Re: Why does glibc use AVX-512?

From: Andrew Cooper
Date: Fri Mar 26 2021 - 16:14:59 EST


On 26/03/2021 19:47, Andy Lutomirski wrote:
> On Fri, Mar 26, 2021 at 12:34 PM Florian Weimer <fw@xxxxxxxxxxxxx> wrote:
>> * Andy Lutomirski:
>>
>>>>> AVX-512 cleared, and programs need to explicitly request enablement.
>>>>> This would allow programs to opt into not saving/restoring across
>>>>> signals or to save/restore in buffers supplied when the feature is
>>>>> enabled.
>>>> Isn't XSAVEOPT already able to handle that?
>>>>
>>> Yes, but we need a place to put the data, and we need to acknowledge
>>> that, with the current save-everything-on-signal model, the amount of
>>> time and memory used is essentially unbounded.
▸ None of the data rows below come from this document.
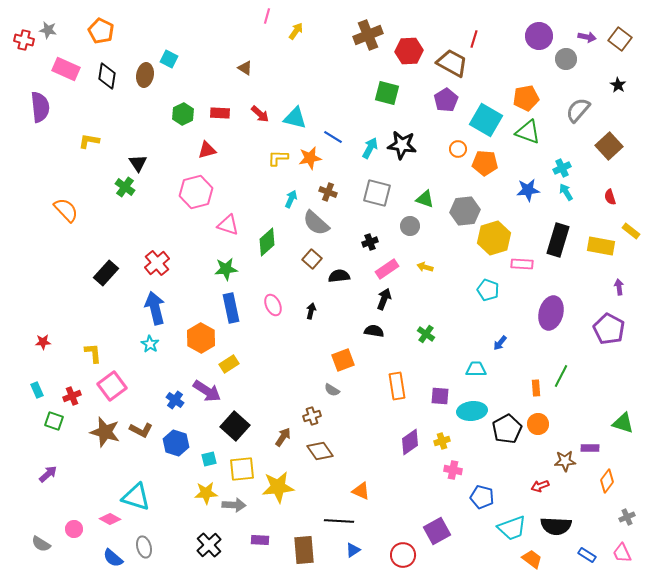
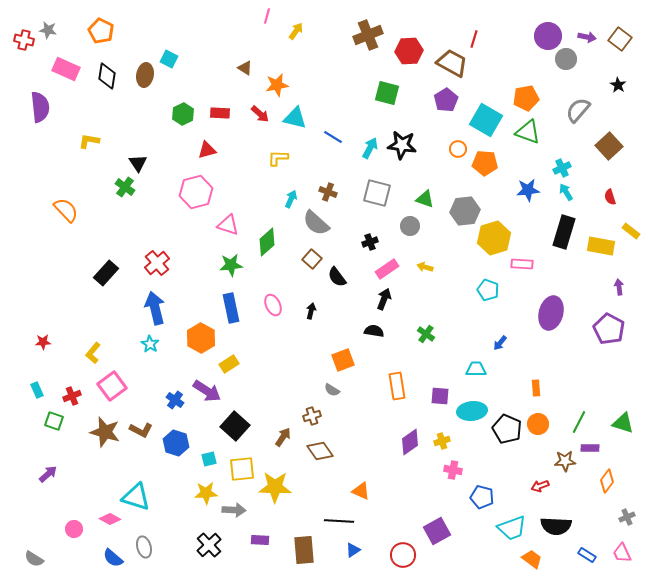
purple circle at (539, 36): moved 9 px right
orange star at (310, 158): moved 33 px left, 73 px up
black rectangle at (558, 240): moved 6 px right, 8 px up
green star at (226, 269): moved 5 px right, 4 px up
black semicircle at (339, 276): moved 2 px left, 1 px down; rotated 120 degrees counterclockwise
yellow L-shape at (93, 353): rotated 135 degrees counterclockwise
green line at (561, 376): moved 18 px right, 46 px down
black pentagon at (507, 429): rotated 20 degrees counterclockwise
yellow star at (278, 487): moved 3 px left; rotated 8 degrees clockwise
gray arrow at (234, 505): moved 5 px down
gray semicircle at (41, 544): moved 7 px left, 15 px down
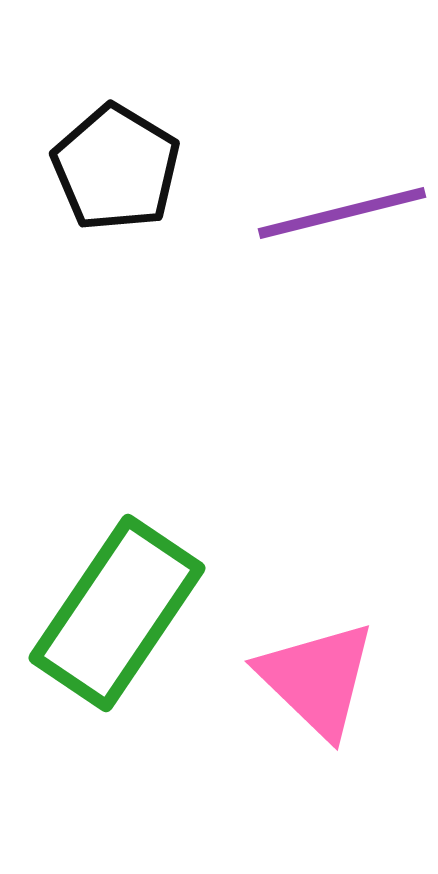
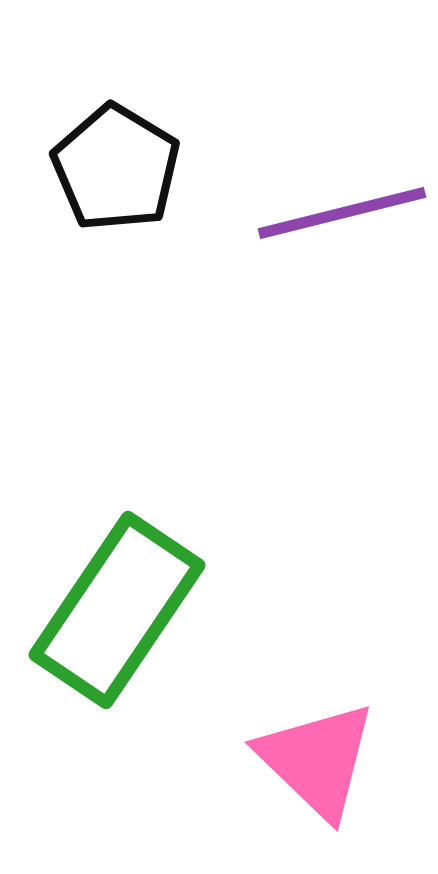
green rectangle: moved 3 px up
pink triangle: moved 81 px down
This isn't great.
>> The size has to have a known upper bound, but the save amount can be
>> dynamic, right?
>>
>> How was the old lazy FPU initialization support for i386 implemented?
>>
>>>> Assuming you can make XSAVEOPT work for you on the kernel side, my
>>>> instincts tell me that we should have markup for RTM, not for AVX-512.
>>>> This way, we could avoid use of the AVX-512 registers and keep using
>>>> VZEROUPPER, without run-time transaction checks, and deal with other
>>>> idiosyncrasies needed for transaction support that users might
>>>> encounter once this feature sees more use. But the VZEROUPPER vs RTM
>>>> issues is currently stuck in some internal process issue on my end (or
>>>> two, come to think of it), which I hope to untangle next month.
>>> Can you elaborate on the issue?
>> This is the bug:
>>
>> vzeroupper use in AVX2 multiarch string functions cause HTM aborts
>> <https://sourceware.org/bugzilla/show_bug.cgi?id=27457>
>>
>> Unfortunately we have a bug (outside of glibc) that makes me wonder if
>> we can actually roll out RTM transaction checks (or any RTM
>> instruction) on a large scale:
>>
>> x86: Sporadic failures in tst-cpu-features-cpuinfo
>> <https://sourceware.org/bugzilla/show_bug.cgi?id=27398#c3>
> It's worth noting that recent microcode updates have make RTM
> considerably less likely to actually work on many parts. It's
> possible you should just disable it. :(

For a variety of errata and speculative security reasons, hypervisors
now have the ability to hide/show the HLE/RTM CPUID bits, independently
of letting TSX actually work or not.

For migration compatibility reasons, you might quite possibly find
yourself in a VM which advertises the HLE/RTM bits but will
unconditionally abort any transaction.

Honestly, if I were you, I'd just leave it to the user to explicitly opt
in if they want transactions.

~Andrew